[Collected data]
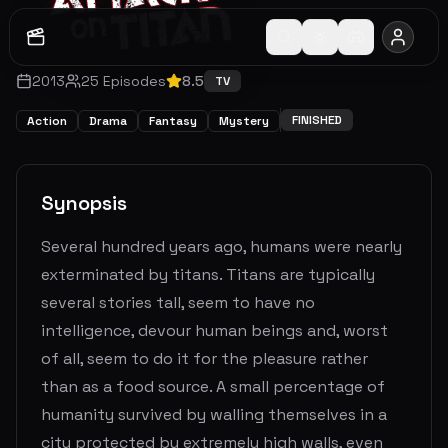
2013
25
Episodes
8.5
TV
FINISHED
Action
Drama
Fantasy
Mystery
Synopsis
Several hundred years ago, humans were nearly
exterminated by titans. Titans are typically
several stories tall, seem to have no
intelligence, devour human beings and, worst
of all, seem to do it for the pleasure rather
than as a food source. A small percentage of
humanity survived by walling themselves in a
city protected by extremely high walls, even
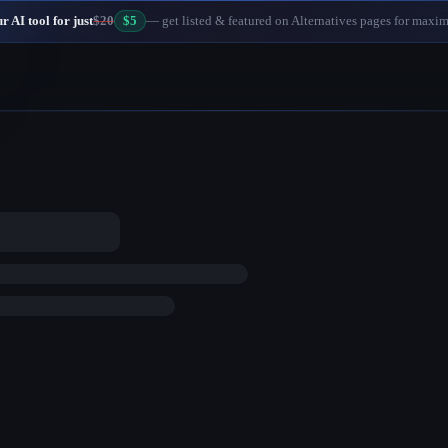
 AI tool for just
$20
$5
— get listed & featured on Alternatives pages for maxi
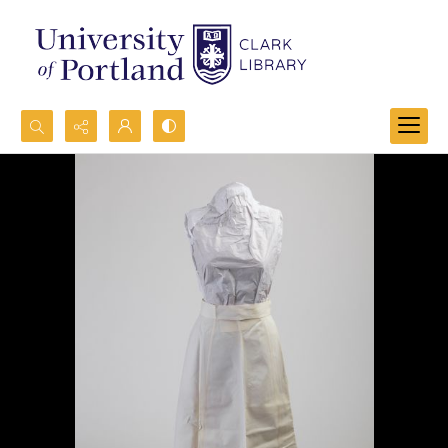
Search...
Advanced search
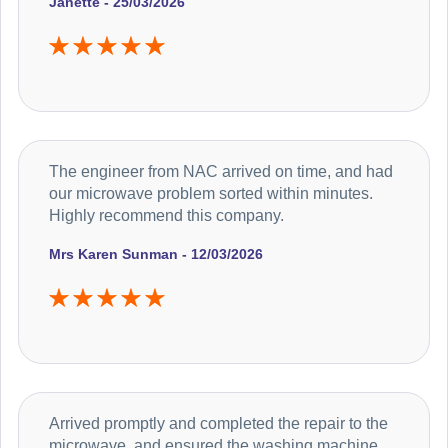
Janette - 25/03/2026
The engineer from NAC arrived on time, and had
our microwave problem sorted within minutes.
Highly recommend this company.
Mrs Karen Sunman - 12/03/2026
Arrived promptly and completed the repair to the
microwave, and ensured the washing machine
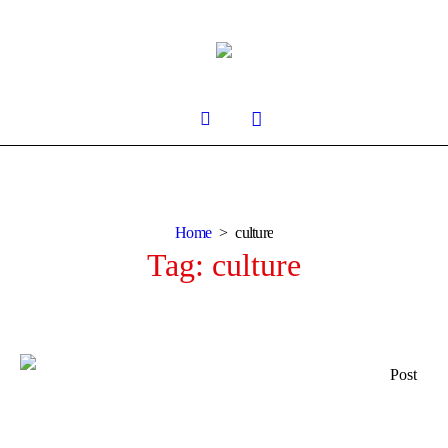
Home
culture
Tag:
culture
Post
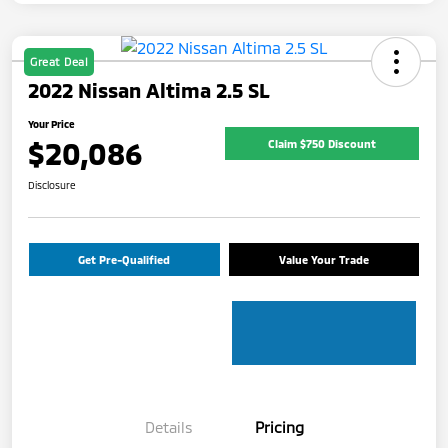
Great Deal
2022 Nissan Altima 2.5 SL
Your Price
$20,086
Claim $750 Discount
Disclosure
Get Pre-Qualified
Value Your Trade
Details
Pricing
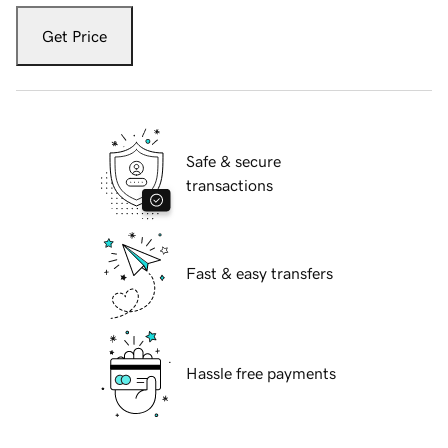
Get Price
Safe & secure
transactions
Fast & easy transfers
Hassle free payments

### Work to complete
Please output the records exactly, leaving the pictures out.

### The completed task
2013
25
Episodes
8.5
TV
FINISHED
Action
Drama
Fantasy
Mystery
Synopsis
Several hundred years ago, humans were nearly
exterminated by titans. Titans are typically
several stories tall, seem to have no
intelligence, devour human beings and, worst
of all, seem to do it for the pleasure rather
than as a food source. A small percentage of
humanity survived by walling themselves in a
city protected by extremely high walls, even
 AI tool for just
$20
$5
— get listed & featured on Alternatives pages for maxi
Search...
Advanced search
Janette - 25/03/2026
The engineer from NAC arrived on time, and had
our microwave problem sorted within minutes.
Highly recommend this company.
Mrs Karen Sunman - 12/03/2026
Arrived promptly and completed the repair to the
microwave, and ensured the washing machine
Home
culture
Tag:
culture
Post
Great Deal
2022 Nissan Altima 2.5 SL
Your Price
$20,086
Claim $750 Discount
Disclosure
Get Pre-Qualified
Value Your Trade
Details
Pricing
Get Price
Safe & secure
transactions
Fast & easy transfers
Hassle free payments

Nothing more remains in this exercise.